Per-population delay buffers
A node’s outgoing connections may have different delays. The graph allocates a single circular buffer per population, sized to the longest outgoing delay from that population. All delayed connections sharing that source read from the same buffer at their own offset — so the cost of a delayed connection is the connection’s own parameters, plus a constant-size buffer per source population. (No duplicate storage per connection.)
What you’d build next
The toy graph above has one input population and one hidden population. Real modular networks typically have one population per body part, with reciprocal connections to a central “root” population:
g.connect("hand_L", "arm_L", delay=1, reciprocal=True)
g.connect("arm_L", "root", delay=1, reciprocal=True)
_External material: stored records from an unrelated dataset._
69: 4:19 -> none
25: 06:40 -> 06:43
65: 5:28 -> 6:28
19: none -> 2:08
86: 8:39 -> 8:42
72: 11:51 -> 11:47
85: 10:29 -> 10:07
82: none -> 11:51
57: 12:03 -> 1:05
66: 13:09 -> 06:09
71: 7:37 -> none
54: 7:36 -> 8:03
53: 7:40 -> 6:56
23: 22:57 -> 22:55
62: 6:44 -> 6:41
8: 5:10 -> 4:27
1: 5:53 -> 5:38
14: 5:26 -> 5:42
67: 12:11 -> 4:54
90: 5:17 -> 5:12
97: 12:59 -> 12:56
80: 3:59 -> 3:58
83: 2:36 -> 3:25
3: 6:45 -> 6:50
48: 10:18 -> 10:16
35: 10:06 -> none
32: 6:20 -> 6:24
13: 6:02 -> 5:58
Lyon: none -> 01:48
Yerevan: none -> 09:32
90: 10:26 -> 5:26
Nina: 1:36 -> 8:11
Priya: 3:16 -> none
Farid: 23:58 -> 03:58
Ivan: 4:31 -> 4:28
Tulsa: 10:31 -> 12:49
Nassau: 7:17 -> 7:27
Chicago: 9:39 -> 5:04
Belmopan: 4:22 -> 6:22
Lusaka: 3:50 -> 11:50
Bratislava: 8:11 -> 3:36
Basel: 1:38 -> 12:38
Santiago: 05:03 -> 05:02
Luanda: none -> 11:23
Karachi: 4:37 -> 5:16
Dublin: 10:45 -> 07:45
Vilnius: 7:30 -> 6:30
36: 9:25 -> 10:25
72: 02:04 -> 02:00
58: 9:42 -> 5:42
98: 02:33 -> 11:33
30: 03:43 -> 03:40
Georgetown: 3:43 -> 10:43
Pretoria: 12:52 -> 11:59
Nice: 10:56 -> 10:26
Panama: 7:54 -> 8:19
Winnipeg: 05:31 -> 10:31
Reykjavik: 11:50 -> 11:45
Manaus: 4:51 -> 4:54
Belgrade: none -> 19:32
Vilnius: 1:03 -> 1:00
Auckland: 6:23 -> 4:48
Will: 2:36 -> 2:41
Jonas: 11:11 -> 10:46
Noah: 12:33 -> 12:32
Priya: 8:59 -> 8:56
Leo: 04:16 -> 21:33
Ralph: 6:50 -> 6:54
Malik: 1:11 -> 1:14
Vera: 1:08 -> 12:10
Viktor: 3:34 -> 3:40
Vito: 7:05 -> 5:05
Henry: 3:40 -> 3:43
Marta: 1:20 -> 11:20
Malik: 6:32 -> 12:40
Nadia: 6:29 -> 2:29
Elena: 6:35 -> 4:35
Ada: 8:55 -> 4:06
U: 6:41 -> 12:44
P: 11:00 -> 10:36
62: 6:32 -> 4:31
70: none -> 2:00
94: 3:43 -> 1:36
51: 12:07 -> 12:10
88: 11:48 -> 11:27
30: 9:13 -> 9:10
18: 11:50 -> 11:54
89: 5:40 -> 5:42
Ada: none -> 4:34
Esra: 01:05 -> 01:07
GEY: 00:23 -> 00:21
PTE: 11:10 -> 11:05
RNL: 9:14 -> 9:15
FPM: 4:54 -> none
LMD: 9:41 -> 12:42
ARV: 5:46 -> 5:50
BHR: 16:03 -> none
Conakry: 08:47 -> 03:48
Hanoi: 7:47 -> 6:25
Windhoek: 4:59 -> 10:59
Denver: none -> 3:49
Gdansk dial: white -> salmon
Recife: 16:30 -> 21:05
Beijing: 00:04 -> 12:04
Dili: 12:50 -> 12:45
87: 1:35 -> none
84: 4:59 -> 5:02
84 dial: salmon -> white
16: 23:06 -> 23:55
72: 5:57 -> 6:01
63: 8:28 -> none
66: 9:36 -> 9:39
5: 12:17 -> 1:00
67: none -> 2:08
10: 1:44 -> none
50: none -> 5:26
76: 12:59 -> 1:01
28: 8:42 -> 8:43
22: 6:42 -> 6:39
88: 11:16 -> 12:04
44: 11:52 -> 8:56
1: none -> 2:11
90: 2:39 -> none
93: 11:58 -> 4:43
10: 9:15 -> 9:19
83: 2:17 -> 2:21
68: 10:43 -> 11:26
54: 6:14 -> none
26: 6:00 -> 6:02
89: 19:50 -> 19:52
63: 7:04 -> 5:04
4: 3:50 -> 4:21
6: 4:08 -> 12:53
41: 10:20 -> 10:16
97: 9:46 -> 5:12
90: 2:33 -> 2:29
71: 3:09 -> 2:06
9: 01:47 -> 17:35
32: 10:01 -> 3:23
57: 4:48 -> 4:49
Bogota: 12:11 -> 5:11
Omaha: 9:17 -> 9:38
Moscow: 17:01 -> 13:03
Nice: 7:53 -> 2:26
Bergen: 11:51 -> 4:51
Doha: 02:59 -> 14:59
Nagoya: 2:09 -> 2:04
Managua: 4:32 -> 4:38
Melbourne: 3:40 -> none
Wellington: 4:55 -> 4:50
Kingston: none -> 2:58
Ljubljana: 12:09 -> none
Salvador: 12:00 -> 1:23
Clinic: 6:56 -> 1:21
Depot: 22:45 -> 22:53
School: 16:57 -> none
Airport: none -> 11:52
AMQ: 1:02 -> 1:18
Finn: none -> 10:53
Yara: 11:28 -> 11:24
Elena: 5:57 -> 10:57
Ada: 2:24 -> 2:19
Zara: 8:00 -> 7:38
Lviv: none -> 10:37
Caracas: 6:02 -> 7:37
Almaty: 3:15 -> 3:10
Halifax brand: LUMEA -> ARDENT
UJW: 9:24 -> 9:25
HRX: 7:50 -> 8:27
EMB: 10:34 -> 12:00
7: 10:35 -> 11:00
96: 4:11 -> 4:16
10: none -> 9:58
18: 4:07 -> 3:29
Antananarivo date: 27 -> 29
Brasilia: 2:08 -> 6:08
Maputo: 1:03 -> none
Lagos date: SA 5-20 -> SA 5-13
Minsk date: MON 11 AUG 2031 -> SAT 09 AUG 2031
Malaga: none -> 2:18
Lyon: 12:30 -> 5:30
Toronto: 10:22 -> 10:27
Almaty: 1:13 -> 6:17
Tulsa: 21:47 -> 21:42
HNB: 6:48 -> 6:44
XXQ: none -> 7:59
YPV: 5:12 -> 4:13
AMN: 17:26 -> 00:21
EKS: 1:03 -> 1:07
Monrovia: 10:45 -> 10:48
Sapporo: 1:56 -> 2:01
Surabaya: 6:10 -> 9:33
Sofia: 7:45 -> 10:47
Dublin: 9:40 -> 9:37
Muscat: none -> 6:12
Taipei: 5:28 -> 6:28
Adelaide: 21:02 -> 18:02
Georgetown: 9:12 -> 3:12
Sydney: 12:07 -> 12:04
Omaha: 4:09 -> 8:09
g.connect("torso", "root", delay=1, reciprocal=True)
...
reciprocal=True is sugar for two connect() calls (one in
each direction, each with its own default Dense and the same delay).
Activation lives on each population, connections are linear, and the
entire topology is declared up-front. Once finalize() is called
you can JIT the whole network and step it like any other
StatefulModule.
If you need a layer that the existing modules and containers do not cover — say, your own custom integration rule, or a recurrent cell the library does not ship — see Custom networks 3: writing your own StatefulModule.
For details on per-connection delays, Delay as a standalone
layer, and how Normalizer interacts with the surrounding
network, see Delay and Normalizer placement.